* [Requirement]: Search the material and gather each line with "niños" in it.

* [Records for this exercise]:
________________________

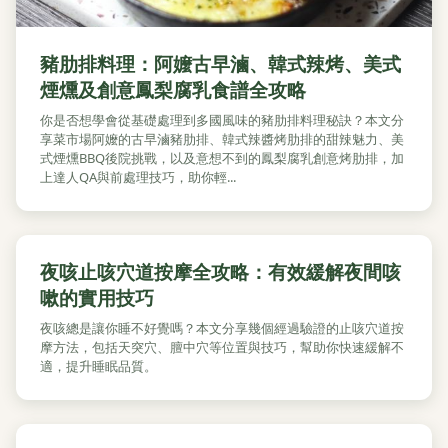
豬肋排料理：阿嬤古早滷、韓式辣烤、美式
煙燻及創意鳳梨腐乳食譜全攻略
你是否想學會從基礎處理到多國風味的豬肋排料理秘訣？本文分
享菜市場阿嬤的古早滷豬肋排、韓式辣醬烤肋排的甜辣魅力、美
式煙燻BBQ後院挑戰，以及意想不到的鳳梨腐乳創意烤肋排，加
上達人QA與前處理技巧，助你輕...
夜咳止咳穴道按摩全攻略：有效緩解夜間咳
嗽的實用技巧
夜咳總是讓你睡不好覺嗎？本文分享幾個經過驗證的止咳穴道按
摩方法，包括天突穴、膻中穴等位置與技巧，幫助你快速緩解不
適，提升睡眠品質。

________________________

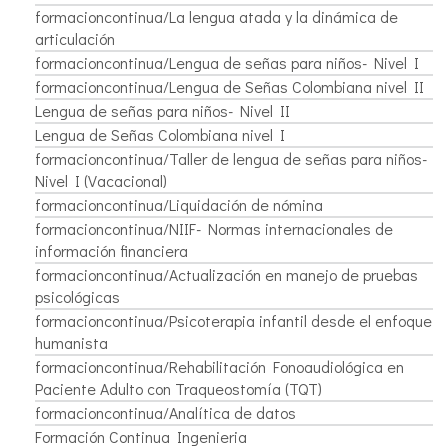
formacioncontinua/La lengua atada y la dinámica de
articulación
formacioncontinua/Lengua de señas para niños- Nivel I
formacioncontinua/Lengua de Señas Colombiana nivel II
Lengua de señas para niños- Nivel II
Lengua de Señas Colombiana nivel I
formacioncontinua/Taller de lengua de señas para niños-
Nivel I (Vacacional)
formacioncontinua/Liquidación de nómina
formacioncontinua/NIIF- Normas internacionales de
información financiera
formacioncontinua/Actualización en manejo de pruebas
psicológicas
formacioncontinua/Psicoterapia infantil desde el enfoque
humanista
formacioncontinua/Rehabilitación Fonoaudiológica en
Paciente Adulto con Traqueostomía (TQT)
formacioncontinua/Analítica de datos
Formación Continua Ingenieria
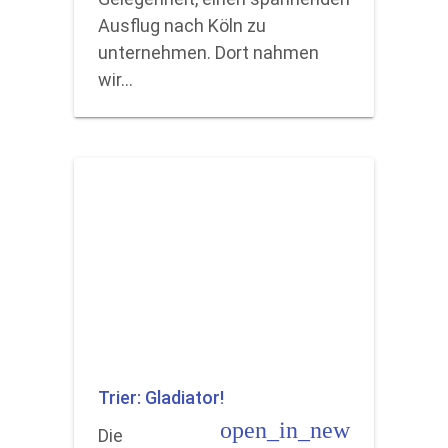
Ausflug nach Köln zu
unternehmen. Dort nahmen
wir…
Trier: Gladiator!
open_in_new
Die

________________________

* [Exercise answer]:
formacioncontinua/Lengua de señas para niños- Nivel I
Lengua de señas para niños- Nivel II
formacioncontinua/Taller de lengua de señas para niños-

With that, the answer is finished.